## [TASK ITEM]
Lines outside the range are not wanted. Give again exactly the lines between the line holding "Hoy día sabemos que existen muchas líneas de" and the line holding "avigate through the", inclusive, from the listing below.

—————

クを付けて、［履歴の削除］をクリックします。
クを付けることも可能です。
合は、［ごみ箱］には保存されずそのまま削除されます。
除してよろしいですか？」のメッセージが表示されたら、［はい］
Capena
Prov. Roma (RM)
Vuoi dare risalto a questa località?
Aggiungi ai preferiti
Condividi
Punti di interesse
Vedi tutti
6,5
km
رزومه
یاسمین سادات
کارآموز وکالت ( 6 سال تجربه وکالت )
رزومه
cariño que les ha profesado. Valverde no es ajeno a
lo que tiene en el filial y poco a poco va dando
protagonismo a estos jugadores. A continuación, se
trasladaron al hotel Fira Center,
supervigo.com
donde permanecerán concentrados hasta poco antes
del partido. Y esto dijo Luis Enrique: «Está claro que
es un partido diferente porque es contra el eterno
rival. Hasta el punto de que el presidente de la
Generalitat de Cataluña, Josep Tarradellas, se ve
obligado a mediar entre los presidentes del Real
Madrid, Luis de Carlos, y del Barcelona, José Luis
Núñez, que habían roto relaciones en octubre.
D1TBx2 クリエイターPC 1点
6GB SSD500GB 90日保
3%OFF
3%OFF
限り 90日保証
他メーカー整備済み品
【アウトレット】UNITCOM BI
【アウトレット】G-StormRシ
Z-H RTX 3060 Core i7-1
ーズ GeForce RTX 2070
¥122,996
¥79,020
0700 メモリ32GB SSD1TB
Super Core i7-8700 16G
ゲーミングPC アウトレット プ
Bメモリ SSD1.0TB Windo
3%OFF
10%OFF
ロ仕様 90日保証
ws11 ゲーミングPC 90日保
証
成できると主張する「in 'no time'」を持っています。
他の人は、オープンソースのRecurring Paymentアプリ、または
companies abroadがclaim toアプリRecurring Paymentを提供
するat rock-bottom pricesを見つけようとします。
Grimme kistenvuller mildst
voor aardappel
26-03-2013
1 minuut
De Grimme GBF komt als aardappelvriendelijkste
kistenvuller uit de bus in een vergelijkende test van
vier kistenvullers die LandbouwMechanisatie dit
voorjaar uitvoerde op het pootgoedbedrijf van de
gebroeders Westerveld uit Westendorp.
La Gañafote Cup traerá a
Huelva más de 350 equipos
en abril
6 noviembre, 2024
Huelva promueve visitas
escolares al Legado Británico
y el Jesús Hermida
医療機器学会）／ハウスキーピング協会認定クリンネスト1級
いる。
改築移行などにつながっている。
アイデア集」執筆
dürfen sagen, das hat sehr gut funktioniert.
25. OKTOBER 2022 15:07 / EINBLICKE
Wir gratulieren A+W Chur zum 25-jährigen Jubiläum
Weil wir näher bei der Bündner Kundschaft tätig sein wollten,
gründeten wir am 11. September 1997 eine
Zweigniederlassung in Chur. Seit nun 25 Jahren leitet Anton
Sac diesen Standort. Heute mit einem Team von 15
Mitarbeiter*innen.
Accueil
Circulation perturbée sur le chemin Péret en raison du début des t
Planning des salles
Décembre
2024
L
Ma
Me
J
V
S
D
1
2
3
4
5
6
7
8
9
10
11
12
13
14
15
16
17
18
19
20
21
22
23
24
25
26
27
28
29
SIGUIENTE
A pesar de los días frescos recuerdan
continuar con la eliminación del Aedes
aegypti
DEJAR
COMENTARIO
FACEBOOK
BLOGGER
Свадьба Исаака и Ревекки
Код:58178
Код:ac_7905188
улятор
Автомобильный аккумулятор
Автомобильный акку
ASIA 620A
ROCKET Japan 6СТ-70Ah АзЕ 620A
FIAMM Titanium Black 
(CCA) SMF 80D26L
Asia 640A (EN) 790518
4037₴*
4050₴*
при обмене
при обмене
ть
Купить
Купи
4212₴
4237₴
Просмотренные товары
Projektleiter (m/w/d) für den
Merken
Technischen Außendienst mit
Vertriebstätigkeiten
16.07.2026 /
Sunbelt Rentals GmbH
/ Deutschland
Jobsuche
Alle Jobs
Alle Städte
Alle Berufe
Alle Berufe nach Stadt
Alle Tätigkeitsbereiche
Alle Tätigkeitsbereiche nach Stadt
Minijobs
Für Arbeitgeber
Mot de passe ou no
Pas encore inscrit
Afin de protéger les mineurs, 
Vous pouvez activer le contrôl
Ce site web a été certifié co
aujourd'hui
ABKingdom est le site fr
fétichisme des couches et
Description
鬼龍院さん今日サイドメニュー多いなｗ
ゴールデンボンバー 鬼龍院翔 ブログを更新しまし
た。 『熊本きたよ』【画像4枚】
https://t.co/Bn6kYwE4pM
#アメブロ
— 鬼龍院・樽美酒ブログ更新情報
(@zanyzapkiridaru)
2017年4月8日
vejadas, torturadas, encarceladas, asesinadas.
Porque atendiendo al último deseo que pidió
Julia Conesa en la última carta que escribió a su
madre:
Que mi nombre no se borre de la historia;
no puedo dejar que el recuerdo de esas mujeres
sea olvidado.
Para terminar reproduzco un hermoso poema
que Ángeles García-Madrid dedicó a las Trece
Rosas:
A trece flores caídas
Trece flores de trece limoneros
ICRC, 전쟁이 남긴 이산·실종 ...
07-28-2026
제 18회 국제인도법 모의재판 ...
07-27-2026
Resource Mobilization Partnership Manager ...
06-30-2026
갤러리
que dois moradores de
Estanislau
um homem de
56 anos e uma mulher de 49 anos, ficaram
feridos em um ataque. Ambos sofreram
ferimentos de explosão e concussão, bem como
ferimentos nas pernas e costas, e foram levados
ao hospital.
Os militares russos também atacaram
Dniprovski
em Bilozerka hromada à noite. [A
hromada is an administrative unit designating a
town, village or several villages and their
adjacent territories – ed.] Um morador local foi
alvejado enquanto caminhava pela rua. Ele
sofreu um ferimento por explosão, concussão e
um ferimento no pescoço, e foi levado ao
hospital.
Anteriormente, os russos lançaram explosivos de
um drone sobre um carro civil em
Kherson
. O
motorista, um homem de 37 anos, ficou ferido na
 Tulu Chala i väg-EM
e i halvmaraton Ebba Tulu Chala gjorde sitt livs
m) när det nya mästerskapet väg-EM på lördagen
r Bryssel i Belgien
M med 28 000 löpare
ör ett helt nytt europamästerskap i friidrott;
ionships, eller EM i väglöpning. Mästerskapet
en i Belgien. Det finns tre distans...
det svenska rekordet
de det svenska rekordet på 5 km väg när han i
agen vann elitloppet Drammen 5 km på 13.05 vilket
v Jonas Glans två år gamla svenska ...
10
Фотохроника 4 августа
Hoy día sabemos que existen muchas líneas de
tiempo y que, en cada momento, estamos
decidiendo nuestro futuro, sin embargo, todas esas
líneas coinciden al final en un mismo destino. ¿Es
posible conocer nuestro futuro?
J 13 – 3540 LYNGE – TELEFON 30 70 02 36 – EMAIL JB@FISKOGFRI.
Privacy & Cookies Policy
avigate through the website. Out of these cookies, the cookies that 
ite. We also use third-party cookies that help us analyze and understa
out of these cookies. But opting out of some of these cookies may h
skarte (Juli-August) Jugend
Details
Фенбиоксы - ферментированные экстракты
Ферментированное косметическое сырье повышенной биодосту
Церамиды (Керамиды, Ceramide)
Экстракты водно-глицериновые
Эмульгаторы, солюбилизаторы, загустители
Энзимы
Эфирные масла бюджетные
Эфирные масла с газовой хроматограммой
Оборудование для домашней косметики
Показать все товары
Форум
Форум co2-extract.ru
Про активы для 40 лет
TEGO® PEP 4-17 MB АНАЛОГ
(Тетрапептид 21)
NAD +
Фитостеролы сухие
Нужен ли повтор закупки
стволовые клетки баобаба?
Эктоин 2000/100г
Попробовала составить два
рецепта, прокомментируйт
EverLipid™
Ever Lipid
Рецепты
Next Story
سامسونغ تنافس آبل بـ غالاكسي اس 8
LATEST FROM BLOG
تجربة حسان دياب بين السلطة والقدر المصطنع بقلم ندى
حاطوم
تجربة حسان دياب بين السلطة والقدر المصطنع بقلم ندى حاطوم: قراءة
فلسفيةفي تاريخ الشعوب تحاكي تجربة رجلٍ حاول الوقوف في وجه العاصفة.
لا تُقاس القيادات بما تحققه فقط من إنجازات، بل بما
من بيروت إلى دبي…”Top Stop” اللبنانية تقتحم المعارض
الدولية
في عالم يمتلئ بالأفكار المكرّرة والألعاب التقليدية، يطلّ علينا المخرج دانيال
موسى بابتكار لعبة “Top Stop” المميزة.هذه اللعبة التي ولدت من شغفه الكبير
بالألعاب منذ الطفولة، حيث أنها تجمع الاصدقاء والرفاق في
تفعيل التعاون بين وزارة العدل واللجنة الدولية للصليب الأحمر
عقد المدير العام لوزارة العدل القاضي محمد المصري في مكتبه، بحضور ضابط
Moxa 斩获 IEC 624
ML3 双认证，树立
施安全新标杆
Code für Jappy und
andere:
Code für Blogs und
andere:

—————

## [RESPONSE TO THIS TASK]
Hoy día sabemos que existen muchas líneas de
tiempo y que, en cada momento, estamos
decidiendo nuestro futuro, sin embargo, todas esas
líneas coinciden al final en un mismo destino. ¿Es
posible conocer nuestro futuro?
J 13 – 3540 LYNGE – TELEFON 30 70 02 36 – EMAIL JB@FISKOGFRI.
Privacy & Cookies Policy
avigate through the website. Out of these cookies, the cookies that 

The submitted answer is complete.